§ Data shown
· · · · · · ·
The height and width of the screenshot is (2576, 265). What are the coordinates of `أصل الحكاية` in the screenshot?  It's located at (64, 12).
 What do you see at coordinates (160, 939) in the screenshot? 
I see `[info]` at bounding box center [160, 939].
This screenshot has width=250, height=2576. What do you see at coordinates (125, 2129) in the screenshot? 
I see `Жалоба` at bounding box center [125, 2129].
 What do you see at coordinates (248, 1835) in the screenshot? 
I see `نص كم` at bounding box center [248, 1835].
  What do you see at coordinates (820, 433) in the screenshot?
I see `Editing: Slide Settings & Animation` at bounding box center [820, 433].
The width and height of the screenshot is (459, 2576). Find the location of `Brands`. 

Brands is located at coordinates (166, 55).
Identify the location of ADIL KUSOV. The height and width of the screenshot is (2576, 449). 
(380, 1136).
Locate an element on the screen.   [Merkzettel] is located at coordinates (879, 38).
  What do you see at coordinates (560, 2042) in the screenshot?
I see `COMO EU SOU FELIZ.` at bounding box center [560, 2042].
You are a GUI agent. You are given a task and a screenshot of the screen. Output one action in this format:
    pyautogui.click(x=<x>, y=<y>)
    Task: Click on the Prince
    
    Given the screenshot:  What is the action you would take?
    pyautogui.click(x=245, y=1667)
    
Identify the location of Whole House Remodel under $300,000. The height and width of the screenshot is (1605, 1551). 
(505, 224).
· · · · · · ·
§ Your instructions
Print every record above once more, exactly as written.

§ Solution to this exercise
The height and width of the screenshot is (2576, 265). What are the coordinates of `أصل الحكاية` in the screenshot?  It's located at (64, 12).
 What do you see at coordinates (160, 939) in the screenshot? 
I see `[info]` at bounding box center [160, 939].
This screenshot has width=250, height=2576. What do you see at coordinates (125, 2129) in the screenshot? 
I see `Жалоба` at bounding box center [125, 2129].
 What do you see at coordinates (248, 1835) in the screenshot? 
I see `نص كم` at bounding box center [248, 1835].
  What do you see at coordinates (820, 433) in the screenshot?
I see `Editing: Slide Settings & Animation` at bounding box center [820, 433].
The width and height of the screenshot is (459, 2576). Find the location of `Brands`. 

Brands is located at coordinates (166, 55).
Identify the location of ADIL KUSOV. The height and width of the screenshot is (2576, 449). 
(380, 1136).
Locate an element on the screen.   [Merkzettel] is located at coordinates (879, 38).
  What do you see at coordinates (560, 2042) in the screenshot?
I see `COMO EU SOU FELIZ.` at bounding box center [560, 2042].
You are a GUI agent. You are given a task and a screenshot of the screen. Output one action in this format:
    pyautogui.click(x=<x>, y=<y>)
    Task: Click on the Prince
    
    Given the screenshot:  What is the action you would take?
    pyautogui.click(x=245, y=1667)
    
Identify the location of Whole House Remodel under $300,000. The height and width of the screenshot is (1605, 1551). 
(505, 224).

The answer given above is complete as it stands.